How is the "Confidence" calculated with taxa assignments?

BenKaehler · December 14, 2016, 2:57am

Thanks @John_Chase, the Confidence column isn't documented yet, sorry. It is not yet a stable feature.

For the current release, I have tried to mimic the way that RDP classifier calculates confidence values. Also, confidence is only calculated and used if the confidence parameter is set to a non-negative value when calling the classify method.

The basic classification method is to decompose the read into a bag of overlapping 8-mers, then feed that as input to the machine learning (Naive Bayes by default) classifier. The confidence of a classification is calculated by bootstrapping (subsampling) the bag of 8-mers 100 times, and seeing how many times the subsample comes up with the same classification as the full read. If the confidence parameter is between zero and one, the classifier will start at the top taxonomic level and work its way down the levels until the calculated confidence falls below the value of the input parameter.
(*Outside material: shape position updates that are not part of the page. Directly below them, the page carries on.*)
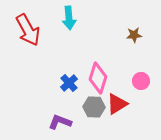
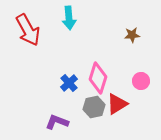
brown star: moved 2 px left
gray hexagon: rotated 15 degrees counterclockwise
purple L-shape: moved 3 px left
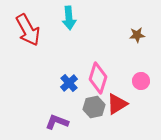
brown star: moved 5 px right
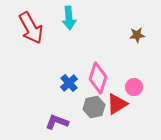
red arrow: moved 3 px right, 2 px up
pink circle: moved 7 px left, 6 px down
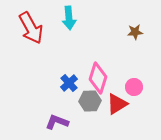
brown star: moved 2 px left, 3 px up
gray hexagon: moved 4 px left, 6 px up; rotated 10 degrees clockwise
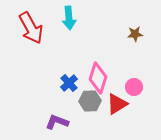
brown star: moved 2 px down
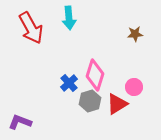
pink diamond: moved 3 px left, 3 px up
gray hexagon: rotated 15 degrees counterclockwise
purple L-shape: moved 37 px left
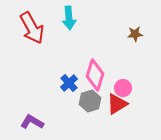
red arrow: moved 1 px right
pink circle: moved 11 px left, 1 px down
purple L-shape: moved 12 px right; rotated 10 degrees clockwise
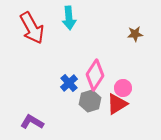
pink diamond: rotated 16 degrees clockwise
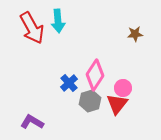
cyan arrow: moved 11 px left, 3 px down
red triangle: rotated 20 degrees counterclockwise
At that point it will truncate the classification to the last good level and report the calculated confidence in the Confidence column.

This feature is unstable because in a future release we will allow machine learning classifiers other than Naive Bayes to be used, and the bootstrap method does not generalise well to other classification methods. We have an alternative strategy that will be released at that time.

I hope that helps. Please let me know if you have any further questions.